Records provided:
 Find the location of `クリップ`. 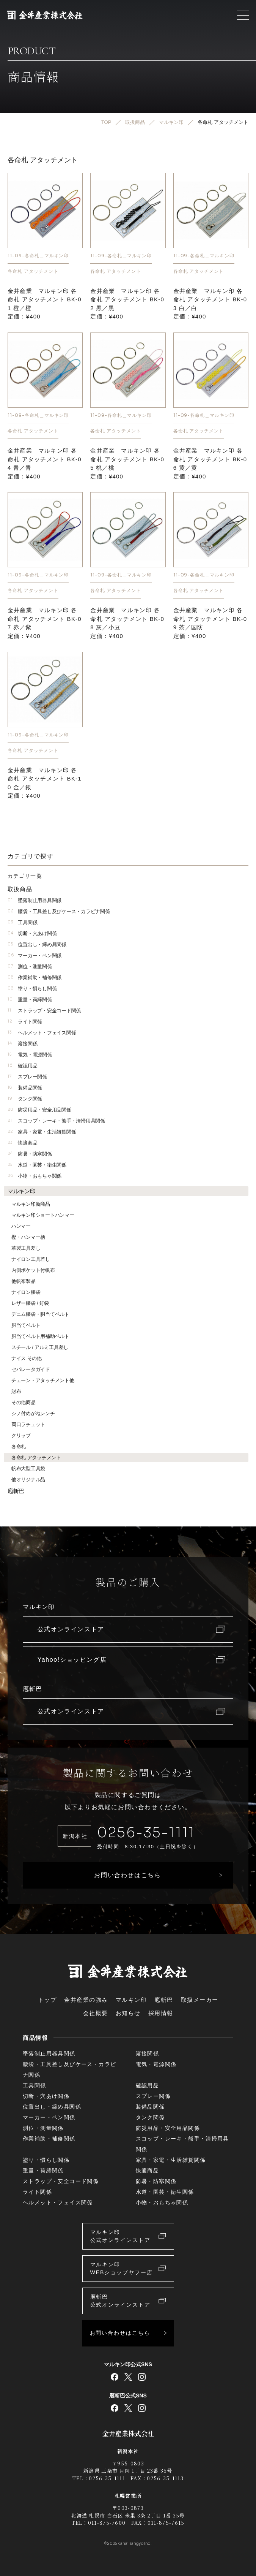

クリップ is located at coordinates (21, 1435).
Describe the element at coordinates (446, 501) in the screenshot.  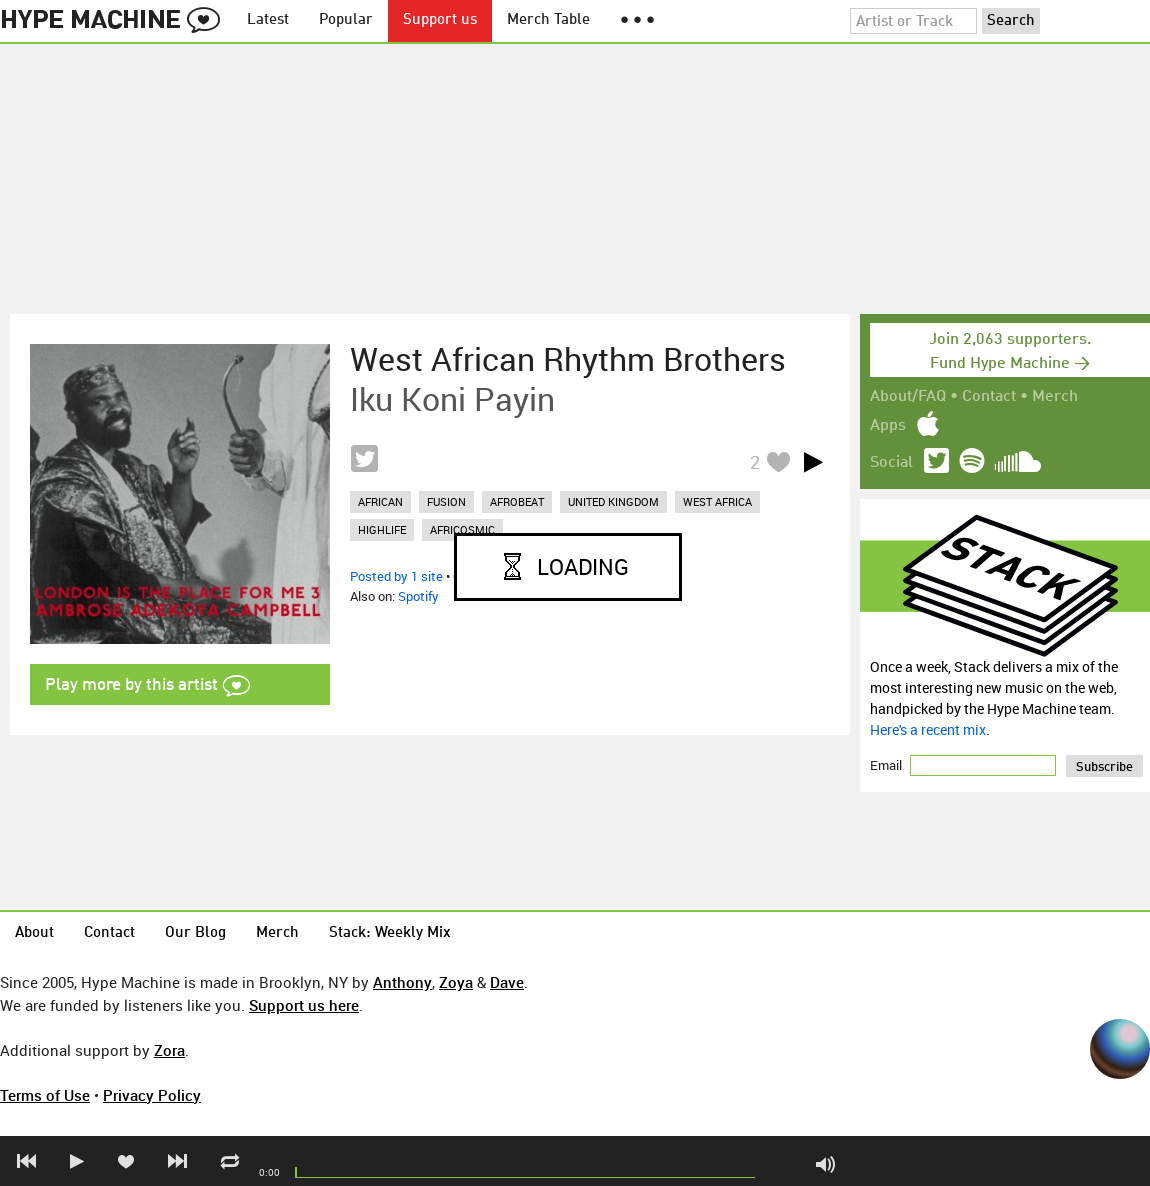
I see `fusion` at that location.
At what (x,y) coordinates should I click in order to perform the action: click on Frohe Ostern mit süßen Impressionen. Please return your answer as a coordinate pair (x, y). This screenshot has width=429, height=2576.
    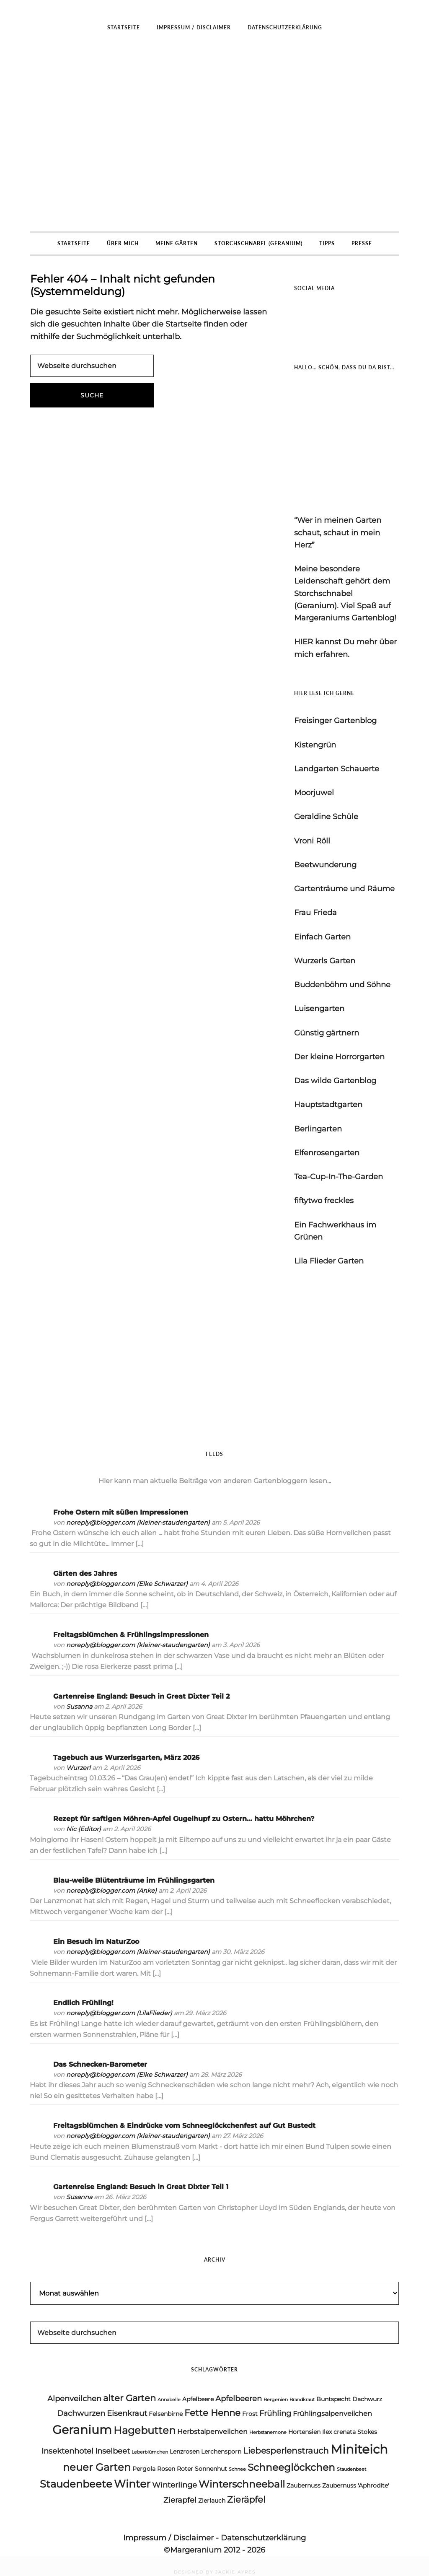
    Looking at the image, I should click on (120, 1512).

Task statement:
Each line above has to be returned exactly. Drop the pictures.

Result of this task:
 Find the location of `クリップ`. 

クリップ is located at coordinates (21, 1435).
Describe the element at coordinates (446, 501) in the screenshot.  
I see `fusion` at that location.
At what (x,y) coordinates should I click in order to perform the action: click on Frohe Ostern mit süßen Impressionen. Please return your answer as a coordinate pair (x, y). This screenshot has width=429, height=2576.
    Looking at the image, I should click on (120, 1512).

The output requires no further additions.